Thursday, September 8, 2022

Review The Insurgents, David Petraeus And The Plot To Change The American Way Of War

Kaplan, Fred, The Insurgents, David Petraeus And The Plot To Change The American Way Of War, New York: Simon & Schuster, 2013


 

Journalist Fred Kaplan had a good idea behind writing The Insurgents, David Petraeus And The Plot To Change The American Way. He wanted to explain how a small group of U.S. army officers, academics and think tankers tried to incorporate counterinsurgency into military doctrine to save the failing wars in Iraq and Afghanistan. He goes into the ideas they shared, the books they read, the papers they wrote and their role in the two conflicts. Most of the book is about Iraq with only the last few chapters switching to Afghanistan under the Obama administration. Kaplan believed that counterinsurgency was institutionalized within the U.S. army, but the book has one gaping hole, an assessment of whether the new strategy worked or not.

 

Kaplan focused upon several individuals but the re-occurring characters were John Nagl, David Kilcullen and General David Petraeus. After Vietnam the U.S. military tried to put counterinsurgency behind it and returned to planning for war versus the Soviet Union. That meant when the U.S. invaded Iraq and was faced with a new insurgency it had no strategy or tactics to deal with. Nagl, Kilcullen and Petraeus all served in Iraq and had a background in dealing with small wars like this. They and others held meetings, conferences, wrote papers, and lobbied their superiors at the Pentagon to include counterinsurgency in American doctrine. Kaplan presents this a story of the determined few against the status quo. It’s also apparent that Nagl, Kilcullen and Petraeus were the main sources for his book because they dominate the narrative.

 

Most of the military was diametrically opposed to counterinsurgency because they were trained in fighting the Cold War.

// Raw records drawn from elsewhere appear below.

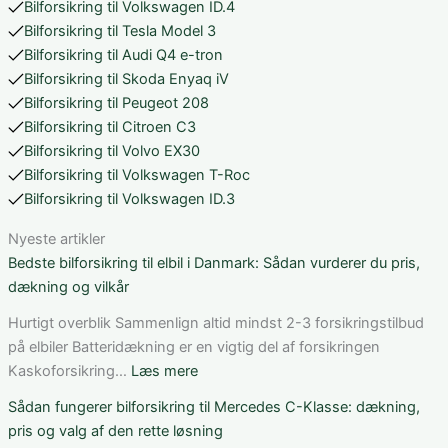
Bilforsikring til Volkswagen ID.4
Bilforsikring til Tesla Model 3
Bilforsikring til Audi Q4 e-tron
Bilforsikring til Skoda Enyaq iV
Bilforsikring til Peugeot 208
Bilforsikring til Citroen C3
Bilforsikring til Volvo EX30
Bilforsikring til Volkswagen T-Roc
Bilforsikring til Volkswagen ID.3
Nyeste artikler
Bedste bilforsikring til elbil i Danmark: Sådan vurderer du pris,
dækning og vilkår
Hurtigt overblik Sammenlign altid mindst 2-3 forsikringstilbud
på elbiler Batteridækning er en vigtig del af forsikringen
:
Kaskoforsikring…
Læs mere
Bedste
Sådan fungerer bilforsikring til Mercedes C-Klasse: dækning,
bilforsikring
pris og valg af den rette løsning
til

They also looked down at wars like Iraq and Afghanistan and the ideas behind counterinsurgency. Instead of focusing upon firepower and killing the enemy counterinsurgency talked about protecting the population, winning legitimacy for the host government, spending money to restore services, and more. It emphasized that these types of wars were political battles more than military ones. Kaplan shows how taking a conventional military approach helped screw up Iraq. Doing raids, kicking down doors, arresting all males, etc. were not only ineffective against the Iraqi insurgency but turned much of the population against the U.S. and made the situation worse.

 

Through constant lobbying this group was able to start counterinsurgency campaigns in Iraq in 2007 and Afghanistan in 2009. Petraeus would end up leading both efforts. This is where The Insurgents falls apart. It goes into the planning, the implementation and some of the effects of these two efforts but it never says whether they worked. Kaplan points out that the goal of both wars became pushing the two governments to carry out reforms to undermine the militants and gain the public’s support. The Iraqi government was a participant in the civil war. The Afghan government was thoroughly corrupt. Neither was open to many changes. That’s where the author leaves it. Perhaps he was reluctant to go further because both wars were on going when his book was published but he implies that neither campaign worked but he’s just unwilling to go there. He seemed more concerned with the group of thinkers and their impact upon the U.S. military than their impact on Iraq and Afghanistan. This is a major shortcoming because to argue for counterinsurgency and not give it an assessment only tells part of the story.

 

The Insurgents is about a war of ideas within the U.S. military more than whether those concepts were effective out in the field. Kaplan got caught up on his group of strategists and their fight for acceptance. He believed they won their bureaucratic battle and got counterinsurgency codified within doctrine and the officers that carried it out were promoted through the ranks. In fact, the American military has tried to put Iraq behind it just like it did with Vietnam and gone back to thinking about confrontations with major powers once again. Kaplan also implies that the U.S. had very difficult times winning legitimacy for the Iraqi and Afghan governments but didn’t come out and say that the attempt to push reforms Washington wanted largely failed. That’s the reason why the war with the Islamic State broke out in Iraq in 2014 and the Afghan government fell to the Taliban in 2020. That doesn’t make The Insurgents a bad book but it’s mostly good for reading about the debate within the U.S. military rather than implementing counterinsurgency.